In 1992, Notterman decided to make the time. Taking a sabbatical from Cornell, he arranged to spend a year here in the lab of molecular biologist Arnold Levine. (The sabbatical was in some sense a homecoming. Notterman grew up in Princeton; his mother Rebecca is a local pediatrician, and his father is longtime Princeton psychology professor Joseph Notterman, now emeritus.) As visiting senior fellow in Levine's lab, Notterman sat in on a few courses -- "trying to get up to speed," as he puts it -- and did research.
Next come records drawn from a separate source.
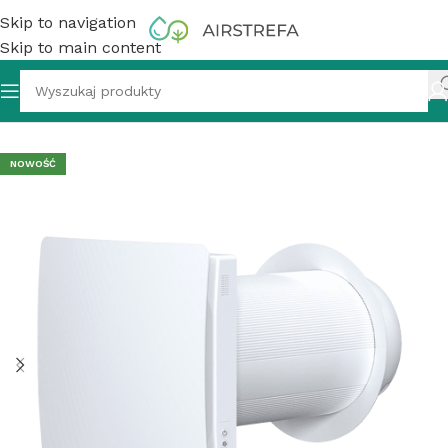
Skip to navigation
Skip to main content
tralna
»
Rekuperator ścienny AIWA ERV10YA WI-FI 60m3/h
NOWOŚĆ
He returned to pediatric intensive care when the year was over, but molecular biology had him hooked. "I really felt that I wanted to become a scientist," he says. He arranged a leave of absence from Cornell, moved his family from Tenafly to Princeton and signed on as a visiting research scientist in the Molecular Biology Department.

Medical school hopefuls adrift

Though Notterman wanted a break from medicine, medicine evidently didn't want a break from him. In 1995, after he'd spent 18 months in the lab, beginning to probe the habits of the tumor-suppressor gene p53, Notterman was contacted by Eva Gossman, then associate dean of the college. Princeton's incumbent premedical adviser had taken a leave, she said, and the University's 150 or so medical school hopefuls were feeling adrift. Would Notterman pitch in and counsel the students several afternoons a week? "I like young people, I'd always worked with young people, and here were some young people," he observes. "So I said yes."

After a year pinch-hitting, Notterman accepted a part-time appointment in the office of the Dean of the College and now divides his time between his office at 305 West College and a lab bench in Lewis Thomas. Says Director Jane Cary, "Dan and I make a good team. We learn from each other every day."

That teamwork provides the roughly 180 Princeton premedical students with what Notterman calls "an unusually supple expertise." He and Cary meet often with students in groups and individually to guide them through the application process. They help finalize lists of schools, write letters and hold workshops on interviewing skills. But Notterman's medical experience clearly provides an extra dimension. As Cary points out, "Dan can make students aware of the emotional and physical requirements of medical school and of the profession, because he's been there."

For instance, as a critical care doctor Notterman confronted knotty ethical issues daily, and he wants the office's advisees to be ready for them. That's why he's arranged with the Student Bioethics Forum for small groups of students to observe deliberations of the Ethics Committee of New York Hospital beginning in the spring term.

And last summer, Notterman organized the Princeton University Medical Experience Program, persuading 150 doctors at Princeton Medical Center to agree to be shadowed by premed students. More than 20 students took advantage of the program in its inaugural months.

"That's Dan's baby," says Cary. "It was a doctor-to-doctor thing, which is why it worked so well." Adds Notterman, "These doctors are thrilled to have our students, and the kids love the chance to see what the medical life is really like."

And what will that medical life really be like for those students? Some of the students at the lunchtime advising session say they've heard that managed care has taken all the joy away from the practice of medicine, but Notterman shakes his head.

"This is still the most splendid of professions," he says firmly and reassuringly. "When you've helped, say, a child with asthma to breathe easily again, and you've experienced the parents' gratitude--you'll be hooked. There's nothing in the world like it."